Streets like this one in Mt. Angel are getting improvements through the state’s Small City Allotment program.

Many Oregonians know and love Mt. Angel’s downtown – for the old German clock, the rowdy fun during Oktoberfest and the old-fashioned feel of this small, quaint community. You can visit the Benedictine Sisters Sequoia, planted in 1893 and now towering over the Queen of Angels Monastery, or you can look up toward the Mount Angel Abbey, watching out over town from a nearby bluff.

Vehicles parked on a residential street. The street is in rough shape with pot holes, loose gravel, has no sidewalks or ADA accessible curb ramps.

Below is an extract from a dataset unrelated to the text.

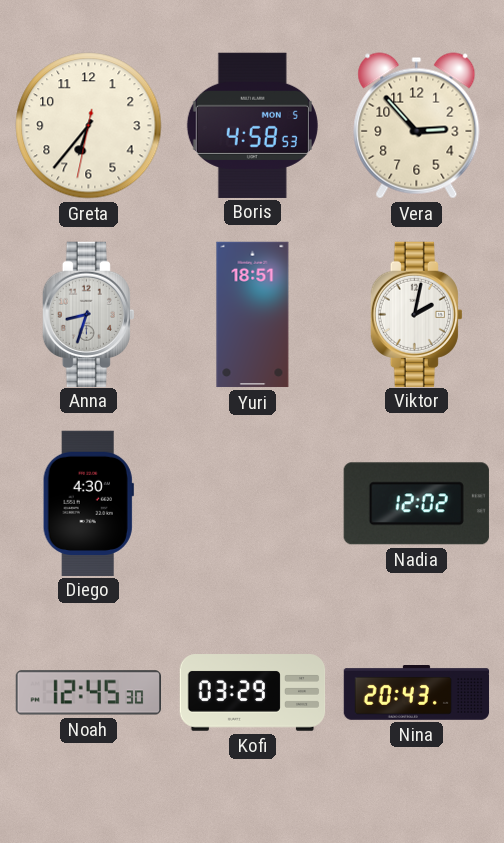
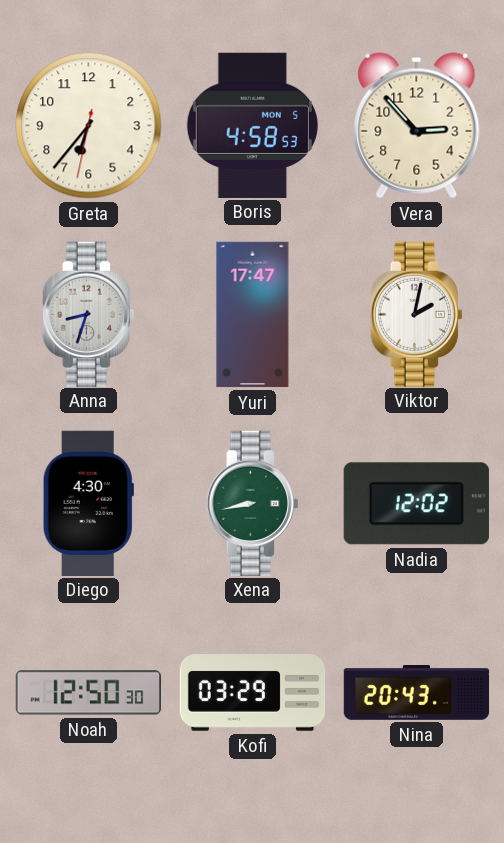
Yuri: 18:51 -> 17:47
Xena: none -> 8:43
Noah: 12:45 -> 12:50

Less visible are residential streets that will soon be getting some much-needed updates, thanks to the successful applications Public Utility Lead Allen Dahlberg and team have submitted to the Oregon Department of Transportation’s Small City Allotment program.

“I’m not a grant writer – far from it – but it’s just an application and it’s super easy,” Dahlberg said. “The program wants details, why you think it’s good and why you need it. You tell them how it will benefit the public.”

Mt. Angel is two-for-two in its efforts with the Small City Allotment program, one that came out of the 2017 historic transportation package, Keep Oregon Moving. The city has received the maximum amount of $100,000 each time.

Multiple benefits

Dahlberg said he mainly looks for projects that bring safety benefits – to multiple users. The first project, on Franklin and John streets, is now in design stage. It includes new ADA accessible curb ramps, wider streets to allow bike lanes and repairs to often impassable sidewalks. One nearby resident uses a wheelchair and has to travel out on the gravel road, avoiding potholes, just to get where he needs to go. That will soon change.

The second project, along Railroad Avenue, will fix some old concrete and asphalt road material.

“We’ll be able to help traffic move safely along there,” Dahlberg said.

Work like this supports the state’s efforts to build a modern transportation system, one of three priorities in ODOT’s Strategic Action Plan. It also improves safety and mobility and supports active transportation options.

Dahlberg noted that fixing local roads will improve the environment around town during some very important times. Twice during the summer – as September draws near and the town prepares to welcome up to 350,000 visitors for Oktoberfest – the city has to control dust that arises from the poor roads.

“We’re just trying to make it better for everyone.”